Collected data
..............................

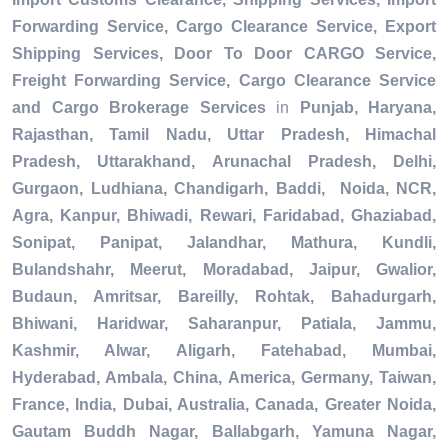
Forwarding Service, Cargo Clearance Service, Export
Shipping Services, Door To Door CARGO Service,
Freight Forwarding Service, Cargo Clearance Service
and Cargo Brokerage Services
in
Punjab, Haryana,
Rajasthan, Tamil Nadu, Uttar Pradesh, Himachal
Pradesh, Uttarakhand, Arunachal Pradesh, Delhi,
Gurgaon, Ludhiana, Chandigarh, Baddi, Noida, NCR,
Agra, Kanpur, Bhiwadi, Rewari, Faridabad, Ghaziabad,
Sonipat, Panipat, Jalandhar, Mathura, Kundli,
Bulandshahr, Meerut, Moradabad, Jaipur, Gwalior,
Budaun, Amritsar, Bareilly, Rohtak, Bahadurgarh,
Bhiwani, Haridwar, Saharanpur, Patiala, Jammu,
Kashmir, Alwar, Aligarh, Fatehabad, Mumbai,
Hyderabad, Ambala, China, America, Germany, Taiwan,
France, India, Dubai, Australia, Canada, Greater Noida,
Gautam Buddh Nagar, Ballabgarh, Yamuna Nagar,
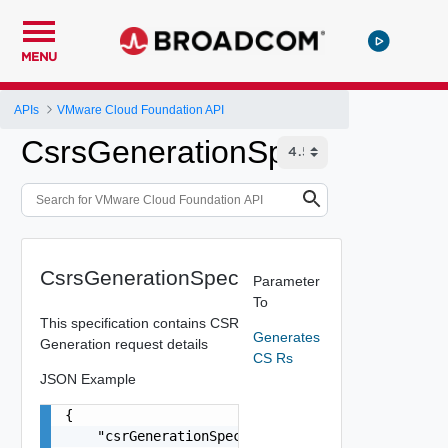
MENU
APIs
VMware Cloud Foundation API
CsrsGenerationSpec
CsrsGenerationSpec
Parameter
To
This specification contains CSR
Generates
Generation request details
CS Rs
JSON Example
{

    "csrGenerationSpec": {
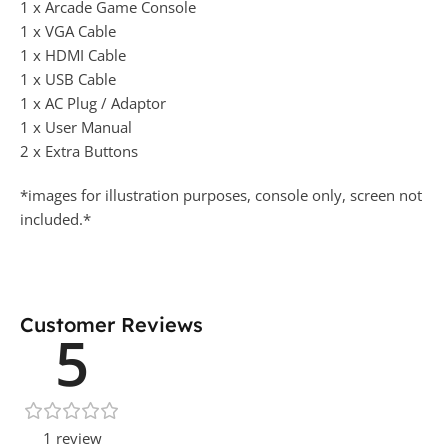
1 x Arcade Game Console
1 x VGA Cable
1 x HDMI Cable
1 x USB Cable
1 x AC Plug / Adaptor
1 x User Manual
2 x Extra Buttons
*images for illustration purposes, console only, screen not
included.*
Customer Reviews
5
1 review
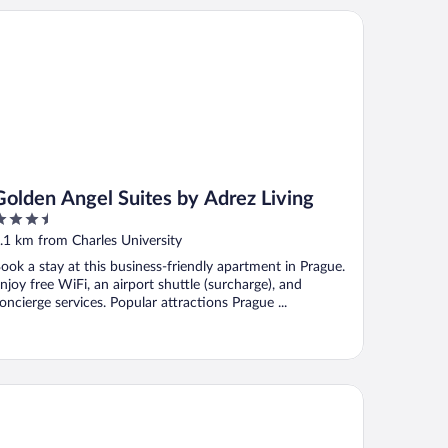
lden Angel Suites by Adrez Living
Golden Angel Suites by Adrez Living
.5
ut
.1 km from Charles University
f
ook a stay at this business-friendly apartment in Prague.
njoy free WiFi, an airport shuttle (surcharge), and
oncierge services. Popular attractions Prague ...
lton Prague Old Town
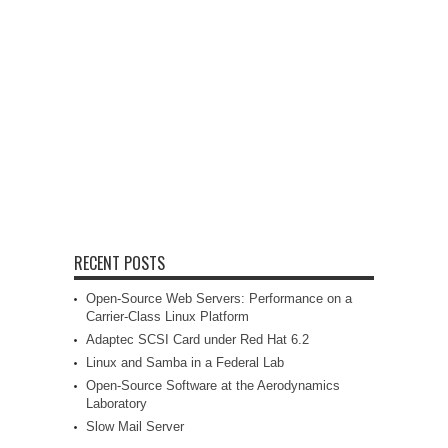
RECENT POSTS
Open-Source Web Servers: Performance on a
Carrier-Class Linux Platform
Adaptec SCSI Card under Red Hat 6.2
Linux and Samba in a Federal Lab
Open-Source Software at the Aerodynamics
Laboratory
Slow Mail Server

..............................

Lines above that have "Clearance": copy each of them.

Forwarding Service, Cargo Clearance Service, Export
Freight Forwarding Service, Cargo Clearance Service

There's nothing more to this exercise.